I fought back (in some cases literally like when she attacked me with a knife after I refused to buy her coke.) When I was done with her, I hit back at management who was pretty close to firing me and became someone they fear/hate instead of a whipping boy. I mock them instead of being cowed by them.
When I got the job I wanted after trying then losing it after 10 months because I was expendable, I didn’t shrink back into the shell. I wanted blood. When my manager tried to chew me out on my last week as a project lead, I jumped down her throat and verbally kicked her ass all over the office. She tried to blame me for not accomplishing certain tasks and I reminded her that it was her that denied me that access to the necessary software and forcing me to depend on jealous assholes who rarely did anything for me. I reminded her that it was all her decisions that put in me a precarious situation that I managed to escape from. It was the last civil words I said to her. I treated her as she was part of the wall and never acknowledged her presense. The one time she tried to talk to me, I ignored her and walked past her. I heard she was unimpressed with me as I was one of the few people who treated her like garbage and got away with it.

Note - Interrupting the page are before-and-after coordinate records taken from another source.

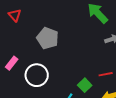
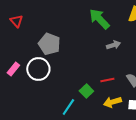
white circle: (37, 75) -> (38, 69), moved

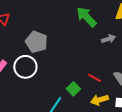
gray arrow: (113, 45) -> (108, 39), moved
red line: (107, 80) -> (94, 78), turned 40

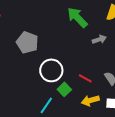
white circle: (25, 67) -> (51, 70), moved

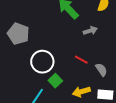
red line: (85, 78) -> (81, 60), moved

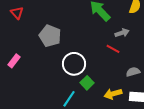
red line: (81, 60) -> (113, 49), moved
gray semicircle: (101, 70) -> (133, 72), turned -72

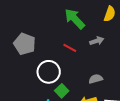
red line: (113, 49) -> (70, 48), moved
gray semicircle: (133, 72) -> (96, 79), moved

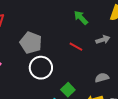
green arrow: (75, 19) -> (81, 18), size x0.7
white circle: (49, 72) -> (41, 68), moved

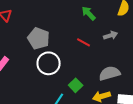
gray semicircle: (102, 78) -> (110, 73), size x1.5

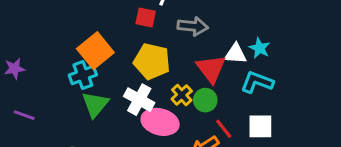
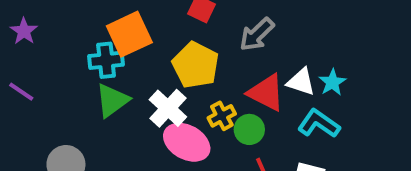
gray arrow: (193, 26) -> (257, 34), turned 116
purple star: (15, 69) -> (24, 31), turned 30
red triangle: (211, 69) -> (266, 93), turned -40

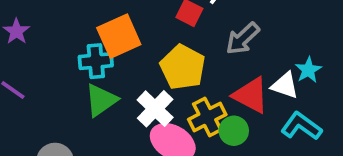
cyan star: (332, 82) -> (308, 70), moved
yellow cross: (222, 116) -> (207, 117), size x1.4

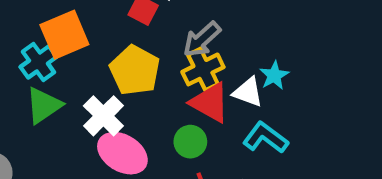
cyan cross: (96, 61) -> (38, 62), turned -32
yellow cross: (207, 117) -> (203, 69), moved

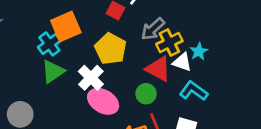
yellow cross: (203, 69) -> (169, 42), moved

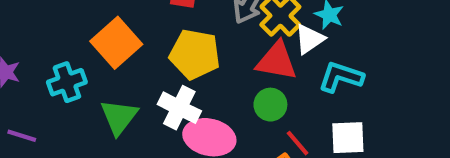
cyan cross: (49, 44) -> (67, 82), moved, turned 35
white triangle: (182, 62) -> (309, 39), turned -36

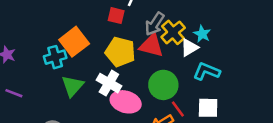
red triangle: (277, 61) -> (151, 46), moved
cyan cross: (67, 82) -> (55, 57), moved
green circle: (270, 105) -> (163, 85), size x1.5

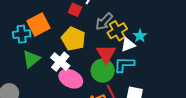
red triangle: (151, 46) -> (106, 54), moved, turned 35
cyan L-shape: (206, 71) -> (124, 65), moved, turned -30

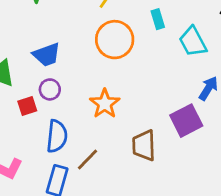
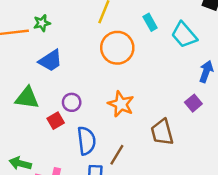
blue trapezoid: (47, 55) -> (50, 61), moved
purple square: (186, 121) -> (193, 103), size x0.6

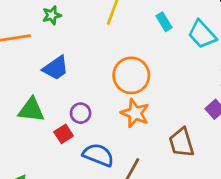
green star: (42, 23) -> (52, 15), moved
orange circle: (117, 48) -> (131, 75), moved
blue semicircle: (86, 141) -> (98, 155), turned -60

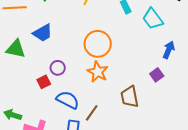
green triangle: (31, 110) -> (16, 49), moved

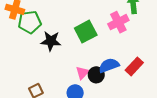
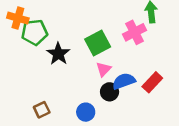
black star: (51, 41) -> (58, 54), turned 30
pink triangle: (82, 73) -> (104, 69), moved

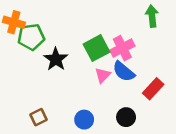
pink cross: (135, 32) -> (122, 48), moved
blue semicircle: (124, 81) -> (124, 72), moved, turned -120
black circle: (110, 92) -> (126, 117), moved

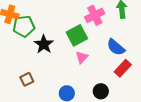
pink cross: (122, 48) -> (95, 15), moved
blue semicircle: (124, 72) -> (116, 47), moved
brown square: (39, 117) -> (27, 79), moved

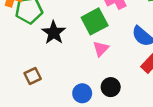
black circle: (101, 91) -> (111, 87), moved

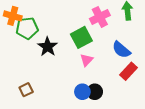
brown square: (33, 76) -> (26, 90), moved
blue circle: (82, 93) -> (82, 92), moved

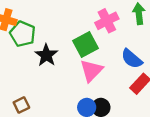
green pentagon: (27, 28) -> (23, 34), turned 30
pink triangle: (87, 60) -> (91, 71), size x1.5

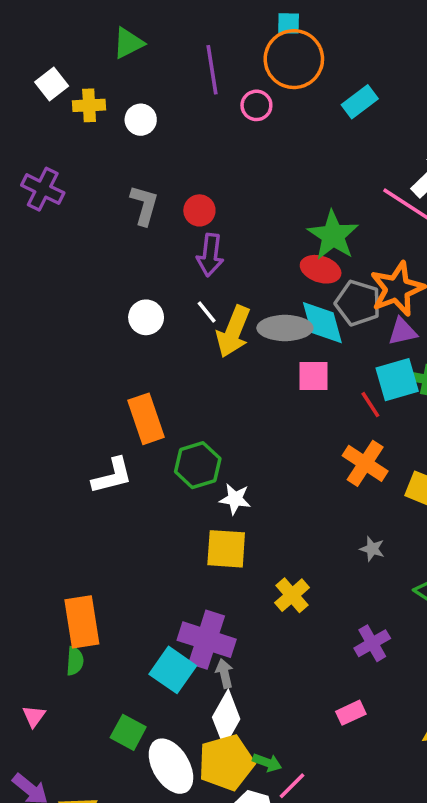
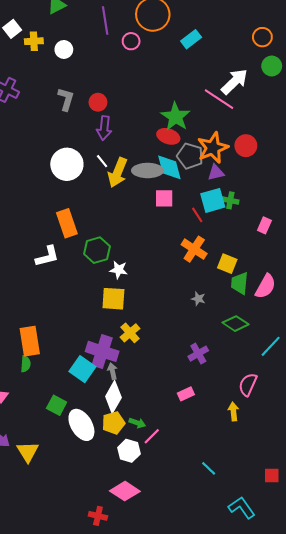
white circle: (146, 317) -> (67, 164), size x1.6
yellow cross: (292, 595) -> (130, 333), moved
yellow pentagon: (226, 763) -> (113, 423), size x0.7

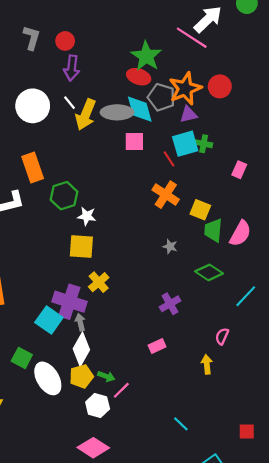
pink semicircle: (248, 385) -> (222, 336), size x0.7

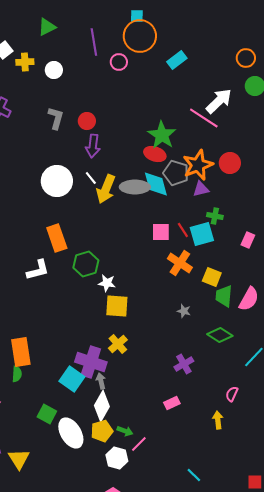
pink square: (134, 142) -> (161, 232), moved
cyan square: (185, 144) -> (202, 234), moved
yellow square: (81, 246) -> (117, 306), moved

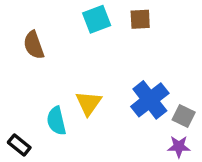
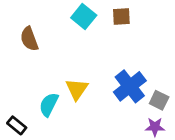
cyan square: (97, 19) -> (84, 17), turned -30
cyan semicircle: (56, 121) -> (49, 104), turned 40

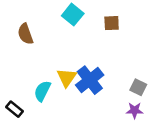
brown square: (121, 17) -> (112, 23), moved
blue cross: (130, 86) -> (90, 80), moved

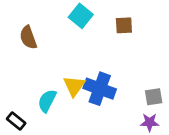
blue cross: (90, 80) -> (100, 89), turned -32
gray square: (138, 87) -> (154, 97), turned -35

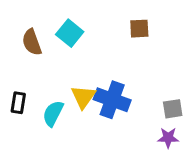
cyan square: (81, 16) -> (70, 33), moved
black rectangle: (16, 121) -> (18, 103), moved, turned 60

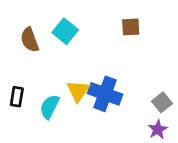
gray square: (173, 109) -> (162, 102), turned -30
purple star: (168, 138) -> (158, 129), turned -30

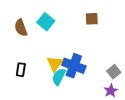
black rectangle: (17, 97) -> (21, 70), moved
cyan semicircle: (50, 107) -> (59, 77), moved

I’ll admit that I terrorised one man who had stabbed me in the back several times (and was apparently my manager’s boy toy.) I made sure that he looked stupid in front of the new manager. I crossed swords with him several times. He quit as I was preparing to go to the director and HR about his personal bias against me. When he tried to steal documents from the company through coworkers, I found out and then told him the next time I sick the company’s lawyers on him. I ensured he can never come back even if he wanted to.
I… said something nice about Cokehead Narcissist? WTF.

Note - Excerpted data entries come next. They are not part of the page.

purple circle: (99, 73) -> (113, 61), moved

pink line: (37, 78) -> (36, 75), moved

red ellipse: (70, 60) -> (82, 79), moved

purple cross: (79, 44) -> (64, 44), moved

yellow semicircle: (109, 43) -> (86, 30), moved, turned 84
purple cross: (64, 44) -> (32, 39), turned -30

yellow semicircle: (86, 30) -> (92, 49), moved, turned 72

I think there’s something to be said for the idea that moving on really is the best revenge.
This one time I was eating a chocolate bar, and I bumped into a guy who just happened to have an open jar of peanut butter
Fooled you, though, because the real innovation was him getting your chocolate into his peanut butter.

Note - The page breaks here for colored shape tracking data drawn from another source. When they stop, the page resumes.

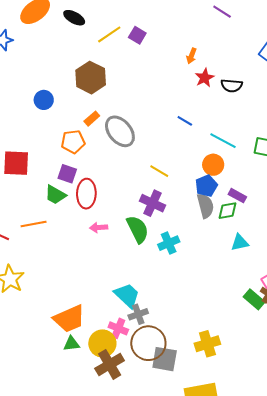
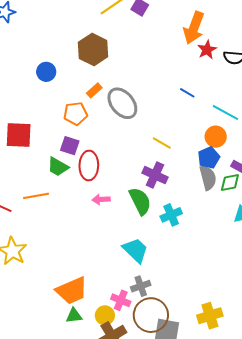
orange arrow: (191, 56) -> (194, 28), size x2.0
cyan trapezoid: (127, 295) -> (135, 250), moved
yellow circle: (102, 343) -> (105, 315), size x0.7

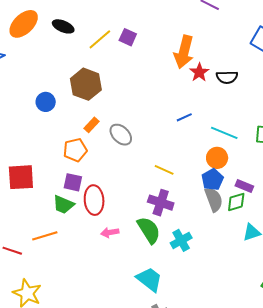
blue circle: (46, 72) -> (46, 102), moved
blue line: (187, 93) -> (184, 117), turned -49
gray ellipse: (122, 103) -> (121, 135), size x0.7

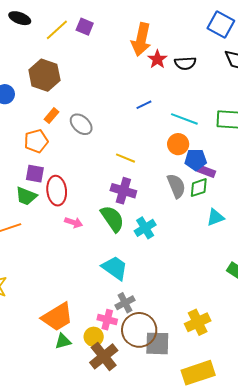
blue pentagon: (212, 180) -> (196, 160), moved, turned 30
pink arrow: (110, 232) -> (74, 222), turned -150

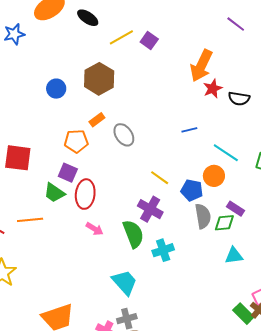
blue pentagon: (196, 160) -> (192, 190), moved

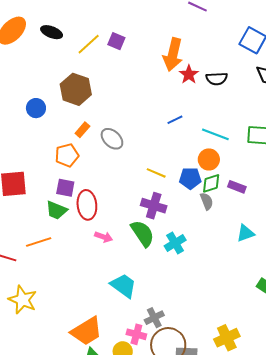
gray semicircle: (203, 216) -> (207, 201), size x0.7
green diamond: (224, 223) -> (211, 183), moved
cyan trapezoid: (125, 282) -> (124, 286), moved

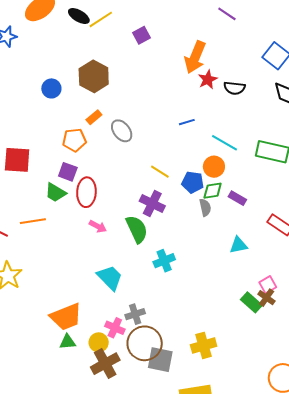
purple square: (116, 41) -> (141, 35), turned 30
yellow line: (89, 44) -> (101, 19), moved
cyan cross: (175, 243) -> (164, 261), moved

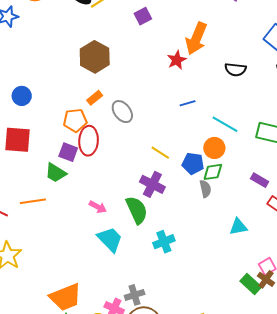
red star: (208, 79) -> (177, 60), moved
blue circle: (51, 88) -> (22, 96), moved
red ellipse: (86, 192) -> (89, 141), moved
purple rectangle: (237, 198) -> (260, 180), moved
cyan trapezoid: (110, 278) -> (110, 239), moved

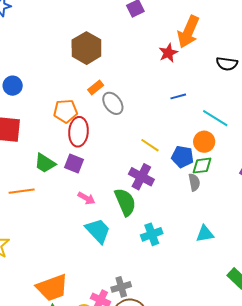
orange rectangle: (95, 98) -> (96, 88), moved
purple square: (68, 152) -> (74, 164), moved
cyan triangle: (238, 227) -> (205, 234), moved

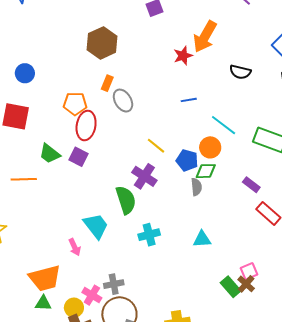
orange rectangle: (96, 88) -> (107, 83), turned -35
pink arrow: (86, 198) -> (75, 247), moved, turned 30

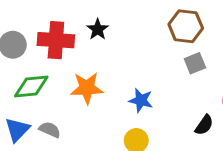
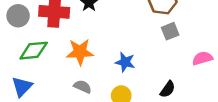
black semicircle: (204, 125) -> (168, 89), moved
gray semicircle: (50, 130) -> (83, 87), moved

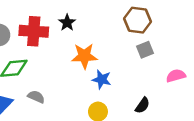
orange star: (80, 52) -> (84, 56), moved
gray semicircle: (83, 87) -> (36, 97), moved

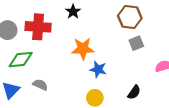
black star: (67, 23) -> (73, 12), moved

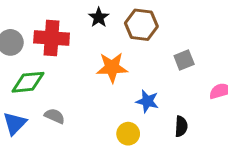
brown hexagon: (130, 17) -> (141, 25), moved
blue star: (98, 69) -> (147, 101), moved
black semicircle: (134, 92) -> (181, 126), turned -32

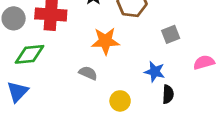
blue star: (147, 101) -> (155, 72), moved
gray semicircle: (55, 116) -> (88, 73), moved

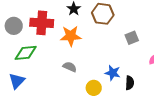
orange star: (105, 41) -> (71, 36), moved
blue star: (155, 72) -> (113, 73), moved

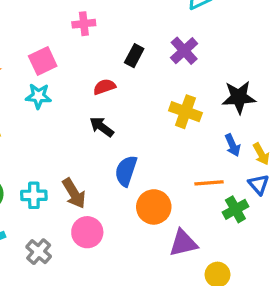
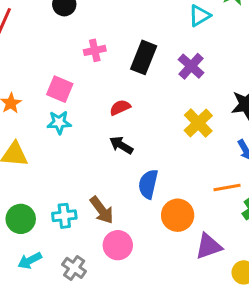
black rectangle: (134, 56) -> (144, 57), moved, size x1.5
pink square: (43, 61) -> (60, 89), turned -36
yellow cross: (185, 112) -> (198, 123), turned 32

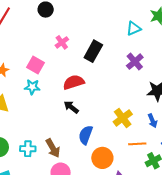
pink cross: (95, 50) -> (62, 42), turned -32
purple cross: (191, 66) -> (135, 62), moved
red semicircle: (120, 108) -> (74, 82), size x1.5
yellow cross: (198, 123) -> (123, 118), moved

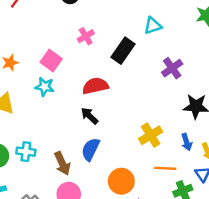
cyan triangle: (134, 28) -> (153, 26), moved
blue semicircle: (86, 135) -> (90, 149), moved
cyan cross: (28, 149) -> (26, 152), moved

I’ve made so many mistakes but because I’m a slow learner none of them were exactly transformative in a cheese sort of way. Instead I gradually changed the way I lived. I don’t take any pride in that though because I have a lot of regrets.
To be fully accurate, a lot of cheese gets aged for years before it’s ripe.
Being impaled by a tree & ending up in a Canadian hospital made me realize not only that Canada has a great healthcare system but also that if I wanted to see my daughters grow up I should probably not do stupid things when in the backcountry.
What the hell? I’m staying out of the woods from now on.
At least in Canada! I was violated by a tree at Whistler during “Gay & Lesbian week”. Unprovoked too! Literally ripped me a new one!
Checking my blood pressure at a grocery store pharmacy, one of those little desks you sit at and shove your arm in the sleeve tube thing.
I’d been getting so stressed and miserable in my PhD program and I couldn’t see the end game. I loved what I studied, but the job market was shit for people who came from top tier programs. My school was not in that league.
Anyways, I sat at the blood pressure machine, it came bad at like 155/110. I was 27 and I very clearly thought “this is literally killing me.”
Within a week I’d told the dean and my advisor I was dropping out and I abandoned at the end of the semester to move home.
Best decision I ever made.
Multiple people getting PhDs (well, at least several) have told me that not doing that was one of the better decisions they’ve made.
I’ve gone from No Pets to Crazy Cat Lady in 6 months. And *shakes fist* I’m not happy about it but I love my cat.